Tazria deals with all the ways in which a person can become “impure,” with this particular passage focusing on leprosy caused by lashon hara – evil speech/gossip. When we speak ill of others, it not only corrodes our soul; in Biblical times, it also showed up on us physically. There’s a story we often hear: A rabbi instructed a man who often gossiped to open up a pillow and let the feathers float away with the wind. Once the man did this, the rabbi then told him to go and fetch all the feathers. The man declared that he couldn’t possibly do that. The rabbi then said, “Once a rumor, a gossipy story, a ‘secret,’ leaves your mouth, you do not know where it ends up. It flies on the wings of the wind, and you can never get it back.” These days, it is so easy to gossip. We can do it during a casual conversation with a friend or anonymously through social media. But as Hashem warns, it hurts us and it ruins the reputations of others. Gossip can lead to a person being harmed, so we take it very seriously. In the parsha, the person who is afflicted with this spiritual disease must separate physically from the community, because that is what they did spiritually when they spoke ill of others. Even though this type of leprous affliction is not inflicted upon us now, we must always guard our tongue, speak well of others, and avoid lashon hara – which is not a victimless crime.


Rabbi Peretz Rodman
Head of Israel’s Masorti/Conservative bet din

When a person is stricken with “tzara‘at,” a skin affliction that seems to appear from nowhere and abates after the required cleansing is performed, he (or she) must announce his arrival by calling out a warning: “Tamei! Tamei!” (“Impure! Impure!”). Is this an instance of forced self-abasement, as if one must announce, “Shame on me”? It’s possible, as our sages suggest it is a punishment for speaking ill of others. 

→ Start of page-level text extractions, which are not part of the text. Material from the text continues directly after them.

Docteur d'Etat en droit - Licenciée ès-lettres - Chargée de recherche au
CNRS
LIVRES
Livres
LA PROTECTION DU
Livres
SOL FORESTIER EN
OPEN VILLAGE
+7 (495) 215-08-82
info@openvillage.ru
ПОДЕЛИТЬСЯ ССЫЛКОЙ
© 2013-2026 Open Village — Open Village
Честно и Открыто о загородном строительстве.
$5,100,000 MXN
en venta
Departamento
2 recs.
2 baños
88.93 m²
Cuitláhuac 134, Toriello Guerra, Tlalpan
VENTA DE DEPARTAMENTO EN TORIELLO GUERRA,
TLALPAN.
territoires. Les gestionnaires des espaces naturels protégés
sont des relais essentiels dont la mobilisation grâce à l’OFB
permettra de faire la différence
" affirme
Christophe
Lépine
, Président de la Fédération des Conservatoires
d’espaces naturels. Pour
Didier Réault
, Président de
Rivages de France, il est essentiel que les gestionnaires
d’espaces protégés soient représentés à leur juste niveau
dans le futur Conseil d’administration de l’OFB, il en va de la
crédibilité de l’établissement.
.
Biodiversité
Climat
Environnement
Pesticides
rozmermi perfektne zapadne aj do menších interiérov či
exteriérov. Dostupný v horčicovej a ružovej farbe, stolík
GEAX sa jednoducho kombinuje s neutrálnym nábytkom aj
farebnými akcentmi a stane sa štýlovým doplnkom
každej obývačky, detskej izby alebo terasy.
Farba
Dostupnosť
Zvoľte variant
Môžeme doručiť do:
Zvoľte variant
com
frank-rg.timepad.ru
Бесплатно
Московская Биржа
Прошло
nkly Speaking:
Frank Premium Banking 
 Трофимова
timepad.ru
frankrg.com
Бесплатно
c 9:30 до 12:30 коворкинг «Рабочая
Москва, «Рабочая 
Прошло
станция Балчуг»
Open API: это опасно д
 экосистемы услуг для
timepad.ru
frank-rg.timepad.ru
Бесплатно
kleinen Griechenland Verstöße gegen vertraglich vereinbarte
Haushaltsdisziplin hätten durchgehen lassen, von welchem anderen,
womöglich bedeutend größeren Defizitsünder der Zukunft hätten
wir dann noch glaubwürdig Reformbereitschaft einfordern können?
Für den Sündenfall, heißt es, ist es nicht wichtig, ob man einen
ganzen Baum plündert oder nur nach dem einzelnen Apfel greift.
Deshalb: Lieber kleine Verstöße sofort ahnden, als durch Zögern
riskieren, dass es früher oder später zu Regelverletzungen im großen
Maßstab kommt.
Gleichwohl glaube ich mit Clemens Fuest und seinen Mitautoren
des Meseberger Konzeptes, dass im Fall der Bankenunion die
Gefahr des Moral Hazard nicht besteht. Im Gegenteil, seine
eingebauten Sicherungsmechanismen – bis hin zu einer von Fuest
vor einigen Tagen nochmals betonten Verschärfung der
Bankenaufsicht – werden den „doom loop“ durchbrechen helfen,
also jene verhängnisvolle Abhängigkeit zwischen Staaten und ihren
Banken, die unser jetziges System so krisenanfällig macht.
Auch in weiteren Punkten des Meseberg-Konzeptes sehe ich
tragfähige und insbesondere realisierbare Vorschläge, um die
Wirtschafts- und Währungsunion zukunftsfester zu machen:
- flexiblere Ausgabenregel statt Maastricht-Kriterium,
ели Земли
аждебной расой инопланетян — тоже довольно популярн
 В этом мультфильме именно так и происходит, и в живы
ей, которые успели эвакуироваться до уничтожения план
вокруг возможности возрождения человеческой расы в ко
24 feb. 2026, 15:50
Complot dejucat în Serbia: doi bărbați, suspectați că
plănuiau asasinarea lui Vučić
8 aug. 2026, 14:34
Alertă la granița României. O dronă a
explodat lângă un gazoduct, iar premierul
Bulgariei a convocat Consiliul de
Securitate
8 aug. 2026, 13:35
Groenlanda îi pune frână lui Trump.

Or are we looking at a public health regulation? If the disease were communicable, that would make sense. But there are no hints that the condition is contagious. The Aramean general Naaman went about his life as usual even when afflicted with this repulsive disease (2 Kings). As the late Jacob Milgrom pointed out, the Torah’s treatment of tzara‘at focuses on the appearance, not the disease itself. And that provides a hint at what our verse is about. 

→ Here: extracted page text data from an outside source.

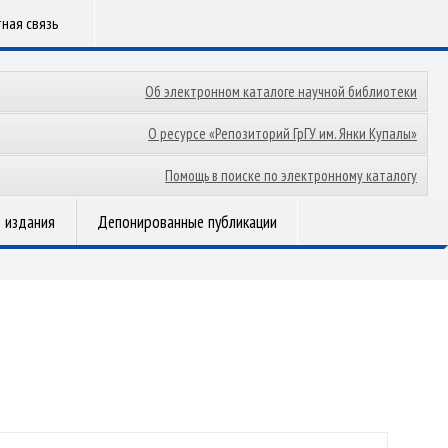
ная связь
Об электронном каталоге научной библиотеки
О ресурсе «Репозиторий ГрГУ им. Янки Купалы»
Помощь в поиске по электронному каталогу
 издания
Депонированные публикации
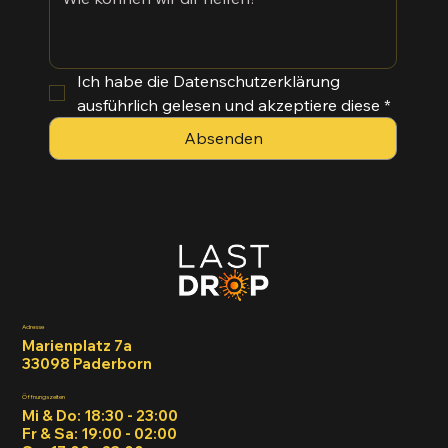
Ich habe die Datenschutzerklärung 
ausführlich gelesen und akzeptiere diese
*
Absenden
Adresse
Marienplatz 7a
33098 Paderborn
Öffnungszeiten
Mi & Do: 18:30 - 23:00
Fr & Sa: 19:00 - 02:00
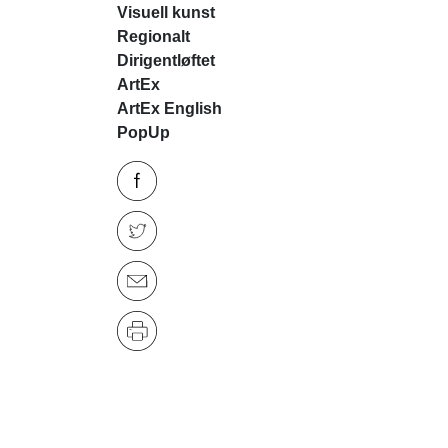
Visuell kunst
Regionalt
Dirigentløftet
ArtEx
ArtEx English
PopUp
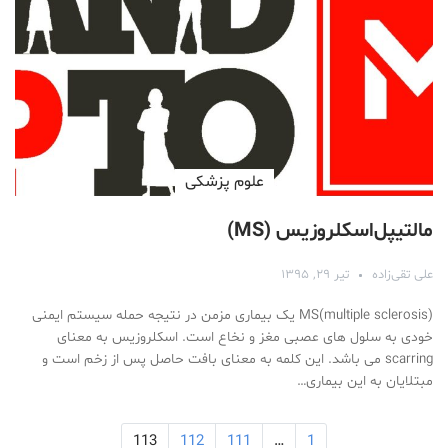
علوم پزشكی
مالتیپل‎‌اسکلروزیس (MS)
علی تقی‌زاده
تیر ۲۹, ۱۳۹۵
MS(multiple sclerosis) یک بیماری مزمن در نتیجه حمله سیستم ایمنی
خودی به سلول های عصبی مغز و نخاع است. اسکلروزیس به معنای
scarring می باشد. این کلمه به معنای بافت حاصل پس از زخم است و
مبتلایان به این بیماری…
113
112
111
…
1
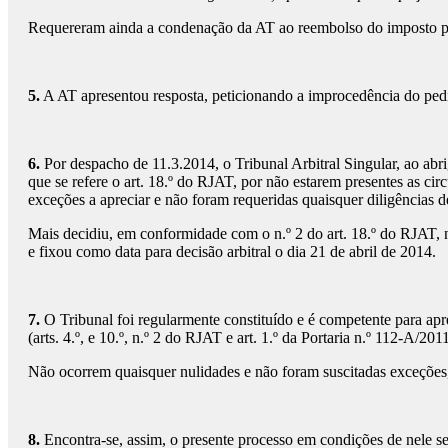
Requereram ainda a condenação da AT ao reembolso do imposto pago
5.
A AT apresentou resposta, peticionando a improcedência do pedid
6.
Por despacho de 11.3.2014, o Tribunal Arbitral Singular, ao abr
que se refere o art. 18.º do RJAT, por não estarem presentes as circ
exceções a apreciar e não foram requeridas quaisquer diligências 
Mais decidiu, em conformidade com o n.º 2 do art. 18.º do RJAT, nã
e fixou como data para decisão arbitral o dia 21 de abril de 2014.
7.
O Tribunal foi regularmente constituído e é competente para aprec
(arts. 4.º, e 10.º, n.º 2 do RJAT e art. 1.º da Portaria n.º 112-A/20
Não ocorrem quaisquer nulidades e não foram suscitadas exceções,
8.
Encontra-se, assim, o presente processo em condições de nele ser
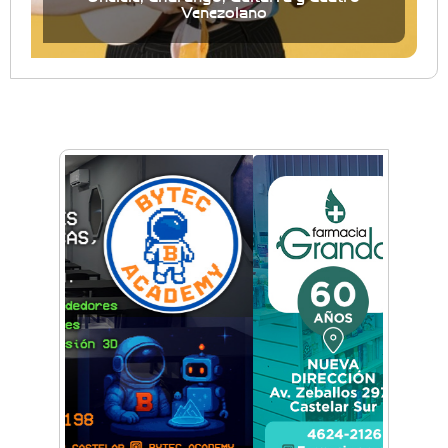
Venezolano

Leviticus seems to make a particular assumption: that Israelites would feel compassion toward the unfortunate person suffering from tzara‘at. His tattered clothes, disheveled hair, and, one must assume, pitiable demeanor would arouse sympathy. Good, decent Israelites would approach with offers of assistance, perhaps assuming he is a mourner, whose appearance is similar. They are warned away not because of a health risk but because of ritual impurity, which indeed can be imparted by touch. Would that we might all assume such kindness would be forthcoming from strangers.

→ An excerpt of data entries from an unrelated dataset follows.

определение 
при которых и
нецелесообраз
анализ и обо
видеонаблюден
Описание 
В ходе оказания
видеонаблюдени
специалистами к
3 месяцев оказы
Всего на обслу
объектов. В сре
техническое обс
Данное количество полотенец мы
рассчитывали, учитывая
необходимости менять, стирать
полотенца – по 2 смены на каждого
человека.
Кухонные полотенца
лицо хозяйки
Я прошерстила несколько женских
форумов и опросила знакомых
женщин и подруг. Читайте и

Rabbi Tova Leibovic-Douglas
Founder of The Ritual House (www.theritual.house)

How do we hold the parts of our wisdom tradition that don’t feel right? For many rabbis, the conclusion is to avoid the moments that go against the progressive values of today. There is an avoidance to share that in our beloved Torah, there are sections that cast people out for merely having a disease, as this verse suggests. Yet, it is up to us not to avoid them but rather to find our way into these ancient ways of being despite them seeming misaligned with our moral compass. We are here to ask what they are teaching us, especially when they are challenging. I see the individual with the leprous affliction and feel their pain and their sense of otherness. And how unimaginably painful it must be for one with an uncomfortable and visibly embarrassing disease to be cast out by the community. Each of us must know this feeling of outsider-ness deep within us. As human beings and social animals, we are conditioned to never be the ones who are cast out because, as much as we have collectively progressed, we are still hard-wired to form group norms and expectations and to adhere to these. This verse is an invitation to remember the unbearable feeling of exclusion and transform it by being part of building a community without insiders and outsiders and to know that we have the power to do so in our everyday life.